__Try it__:
From the entries, copy each line that includes "Програма".

__Materials provided__:
----------------------------------------

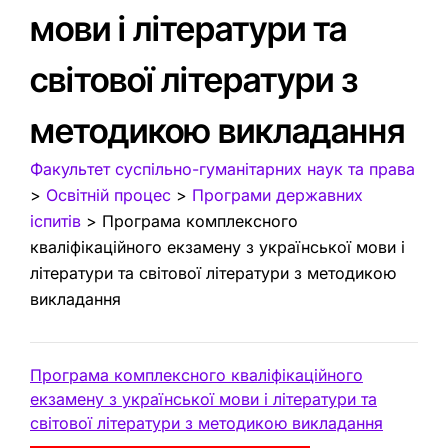
мови і літератури та
світової літератури з
методикою викладання
Факультет суспільно-гуманітарних наук та права
>
Освітній процес
>
Програми державних
іспитів
>
Програма комплексного
кваліфікаційного екзамену з української мови і
літератури та світової літератури з методикою
викладання
Програма комплексного кваліфікаційного
екзамену з української мови і літератури та
світової літератури з методикою викладання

----------------------------------------

__Task output__:
Програма комплексного
Програма комплексного кваліфікаційного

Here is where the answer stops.